Vivant briefly touched on the process of dispatching still-living animals caught in traps. “Usually, I shoot them with a .22. It’s quick and clean,” he said. However, he emphasized that he tries to make sure that animals will have been dispatched before he arrives. The process of having to dispatch an animal took away from his ability to get to more traps. “But when it comes to land trapping, you just can’t help it sometimes,” he added, somberly.
“I’m an animal lover,” he said. “... But I also believe that if I’m not out there trapping, these animals are going to get hit on the road or they’re going to take someone’s animal.” He cited a recent incident where a local family had lost their dog to coyotes. He also saw trapping as a means to reduce the spread of distemper and rabies. He compared trapping with other forms of hunting, stating that it was a mechanism for population control. “I’m a firm believer that it does need to be done,” he said.
As of the Minnesota Trappers Association’s meeting in spring of 2019, Vivant has been a member coordinator with the organization, alongside his wife. Statewide, this organization has around 2,095 members in eight districts across the state with their own representatives. In his role as coordinator, he can help interested individuals register in the Association’s official database as well as process their membership fee. While Vivant is new to the organization, and the ongoing pandemic has impacted the meeting schedule, he said he is regularly attending it’s meetings and providing input. He recommended those interested in trapping visit the association’s official website, at mntrappers.org.

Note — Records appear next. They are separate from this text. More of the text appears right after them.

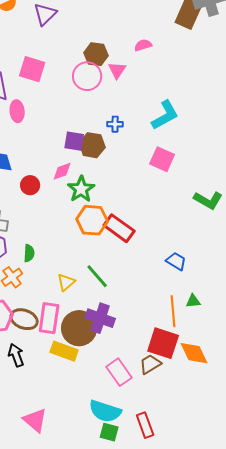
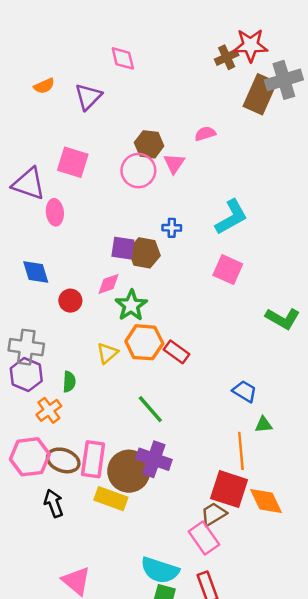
red rectangle: (119, 228) -> (177, 352), size x0.7
yellow triangle: (66, 282) -> (107, 353), moved
green triangle: (193, 301) -> (264, 425), moved
pink rectangle: (119, 372) -> (204, 538), moved

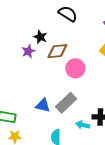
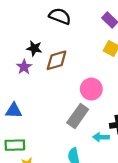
pink circle: (75, 68) -> (91, 89), moved
blue triangle: (43, 105) -> (14, 111), moved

Since the COVID-19 pandemic set in, Vivant said he has seen more people out trapping. He felt that the pandemic had drawn in people interested in finding alternate sources of food, and he noted that trapping could be a source of food. His own family ate some of the beaver meat he harvested. He also suspected trapping is giving people a means to fill their time during quarantine.

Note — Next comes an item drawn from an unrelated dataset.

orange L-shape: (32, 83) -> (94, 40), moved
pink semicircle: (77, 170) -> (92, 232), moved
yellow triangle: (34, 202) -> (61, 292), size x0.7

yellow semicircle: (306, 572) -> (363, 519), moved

However, he wished he was seeing more young people participating. “Trapping is a dying sport,” he lamented. “It really is.” He felt that younger individuals could spend more time outdoors, rather than in front of the TV or on social media. While hunting and fishing continue to have a presence, Vivant mused, where trapping was concerned, “The old ways are dying.”
As for his own kids, Vivant said he had three daughters who participate as well as two of his sons. “The youngest boy is the most interested in it,” he said, adding that his son has accompanied him to trapping conventions and other events. “I really wish more kids would get into it,” he reiterated. “They’re our future.”
Highlighting the appeal that trapping holds, Vivant said, “I like the fact that I can go out, think like an animal, and be able to catch them. I mean, who else gets to hold a bobcat or fox?” Vivant enjoys the close proximity that the hobby brings him to wildlife, and he feels that, in a way, he becomes a bit like a wildlife biologist, learning many things about the animals he traps. “You always learn something,” he added, “every year, about how things work, how animals think and what they’re eating … It all really varies. You can trap your whole life and you are never going to figure it all out.”
Looking to the 2020 season, Vivant said that he’s recently been busy, and he doesn’t expect to do quite as much trapping this year. “I’m still going to trap,” he said, “but I expect I’ll mostly do it on my way in to work.” He hasn’t done much prep work, but many of his traps from the previous season were still set up and in good condition. Overall, Vivant is dedicated to his craft. “I’ll trap until I can’t even walk anymore – and maybe past that too.”